JLL’s report said there had been $A43 billion in direct investments in the first quarter of 2021, which was a decline of less than 1 per cent year-on-year.
Australia saw volumes increase by 68 per cent year-on-year, with $A4.1 billion of transactions, which included the acquisition of Martin Metro Place South Tower by Investa and Manulife.
Majority of investment activity occurred in markets with strong domestic liquidity bases, with transactions in Japan ($A14.8 billion), China ($10.7 billion) and South Korea ($5.5 billion) comprised over 70 per cent of total investment volume in the first quarter – mirroring activity in 2020.
Singapore’s volumes surged by around 280 per cent year-on-year to $A3.2 billion, prompted by large investments by global players including the strategic investment of Allianz Real Estate into OUE Bayfront core asset.
JLL capital markets chief executive Stuart Crow said first quarter investment volumes are typically on the light side, irrespective of the year.
“Investors refine strategies, complete due diligence and search for new opportunities – 2021 was no exception,” he said.

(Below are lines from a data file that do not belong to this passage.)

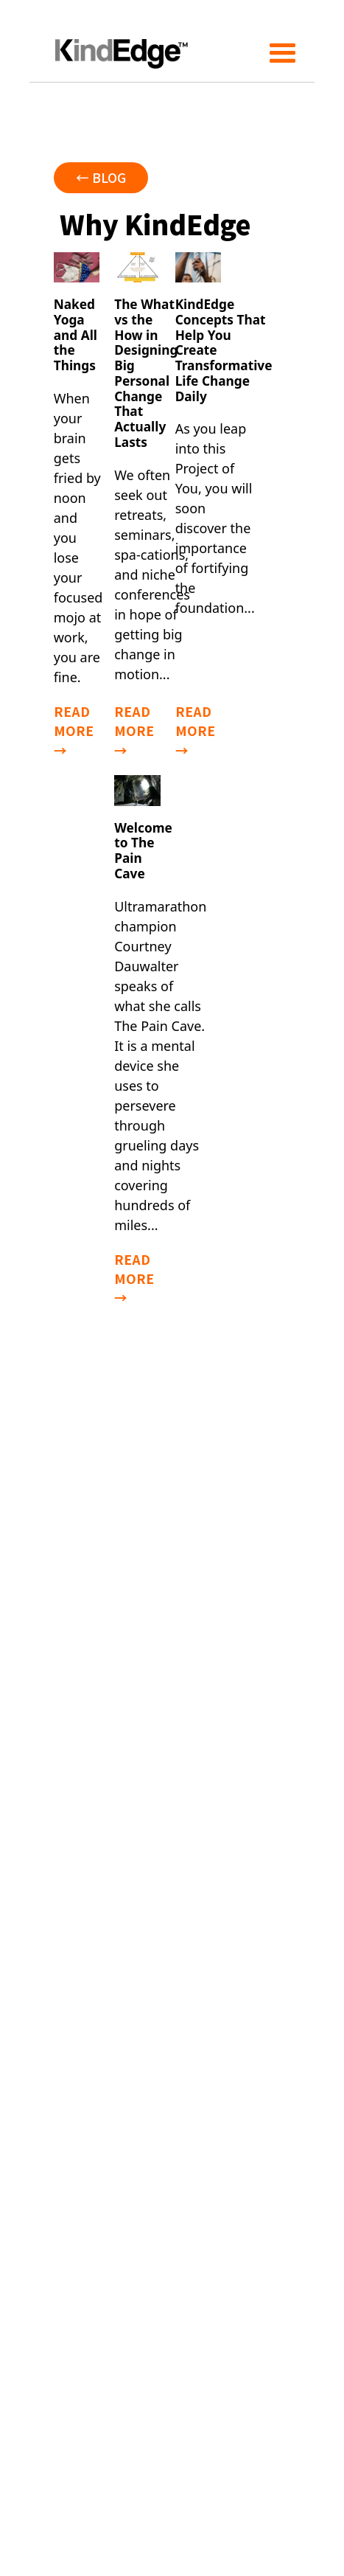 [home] (118, 41)
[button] (282, 40)
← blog (101, 177)
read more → (74, 731)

“However, solid deal flow in the fourth quarter of 2020 coupled with record amounts of dry powder waiting to be deployed give us confidence that the recovery will gain further momentum as the year progresses.”
JLL head of capital markets research Regina Lim said logistics assets continued to attract investor interest in the first quarter, with volumes rising 26 per cent year-on-year and comprising 23 per cent of all transactions.
She added office space remains the region’s largest commercial real estate sector, with 47 per cent of all investment in the first quarter.
“Allocations to Asia Pacific will only grow in 2021 with transactions fuelled by recent activity in markets with strong domestic liquidity and the region’s attractiveness to global investors,” she said.
“Secular tailwinds will continue to accelerate the weight of capital into sectors like logistics, while new economy themes will drive capital allocations this year and beyond.
“We maintain that investment volumes will rise by 15 to 20 per cent in 2021, driven by structural growth in logistics, data centres and multifamily sectors, while office investments are likely to rebound in tandem with economic growth.”